– Милая, что с тобой? – участливо вмешивается отец, заставляя меня обернуться и на миг поверить, что я всё ещё важна для него. Но тут же выдыхаю: его волнует только Снежана, и этот вопрос он адресовал не мне.
Не желая и дальше слушать, как некогда суровый и серьёзный мужик, каким был еще года три назад Пётр Кшинский, на моих глазах превращается в мямлю, спешу на кухню и достаю из холодильника йогурт. Как бы сильно я ни была голодна, сидеть за одним столом с этой ведьмой я просто не смогу.
– Поем у себя, – бросаю голубкам, пробегая мимо в сторону лестницы.
– Неблагодарная! – бурчит отец. – Снежана столько для тебя делает, а ты ей постоянно хамишь!
Останавливаюсь между второй и третьей ступенькой и смотрю на отца – точнее, на человека, который им когда-то был.
– Тебе совсем на меня наплевать? – Мне противно наблюдать, как он беспрестанно держит свою Снеженьку за руку, крутится вокруг неё, исполняя все прихоти, и постоянно встаёт на ее сторону. Какой смысл с ним спорить? Он всегда выбирает не меня. И если поначалу меня это бесило, то сейчас мне всё равно! В моём сердце не осталось ни грамма любви ни к кому…
– Господи, Арина! Ты опять? «Меня», «мне», «я», «я»! Ты же постоянно только о себе и думаешь! Рано или поздно каждому из нас надоест сюсюкать возле тебя, и даже мы отвернёмся. Не боишься?
– Па, да куда хуже-то? Это и так предел, – ухмыляюсь и бегу к себе. Подальше от ехидного взгляда Снежаны, пропитанного ядом, и бесконечных замечаний отца, который, в принципе, забыл, как им быть.
Все выходные сижу в своей комнате, лишь изредка спускаюсь, чтобы украдкой стащить яблоко или наспех сделать бутерброд, да и то стараюсь выбирать время, когда в доме никого нет.
Мобильный упорно молчит. Куску пластика абсолютно всё равно, что я смотрю на экран каждую секунду в надежде, что тот оживёт. Чего я жду, не знаю. Просто верю в чудеса. Хочу, чтобы Амиров забыл всё, что я ему сказала, чтобы вернулся, чтобы остался мне другом.
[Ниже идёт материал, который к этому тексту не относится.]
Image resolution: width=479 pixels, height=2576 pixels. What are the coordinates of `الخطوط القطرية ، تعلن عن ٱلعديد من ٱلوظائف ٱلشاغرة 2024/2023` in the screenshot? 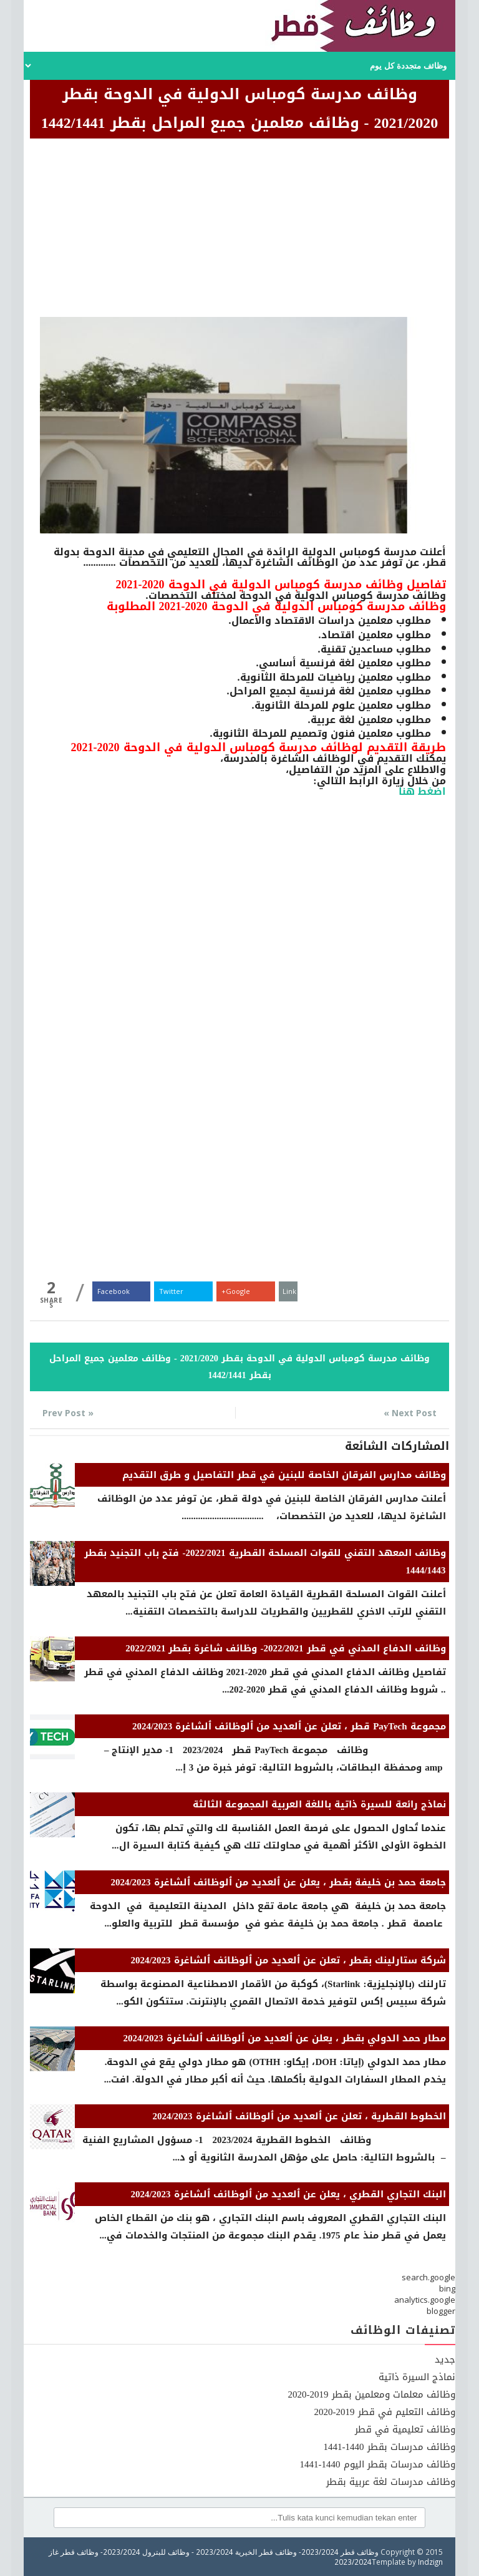 It's located at (298, 2116).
Хотя бы другом... Но на экране не одного пропущенного...
Впрочем, Макеев тоже не спешит звонить, и в отличие от отца и Стервеллы я несказанно этому рада, хоть те и обвиняют меня в невежестве.
«Ты только посмотри, как он тебя любит!» – жадно окидывая взглядом бесконечные букеты, то и дело повторяла мачеха, стоило мне попасться в поле ее зрения.
«С Макеевым помирилась?» – вместо банального «привет» или «как ты себя чувствуешь?» при каждой встрече спрашивал все эти дни отец.
Они оба наивно полагают, что в нашей размолвке с Павлом виновата я. Хотя неудивительно. Странно, если бы они считали иначе. Но как бы старательно ни пытались меня заставить вывесить белый флаг, чувствую, что простить Пашу пока не готова.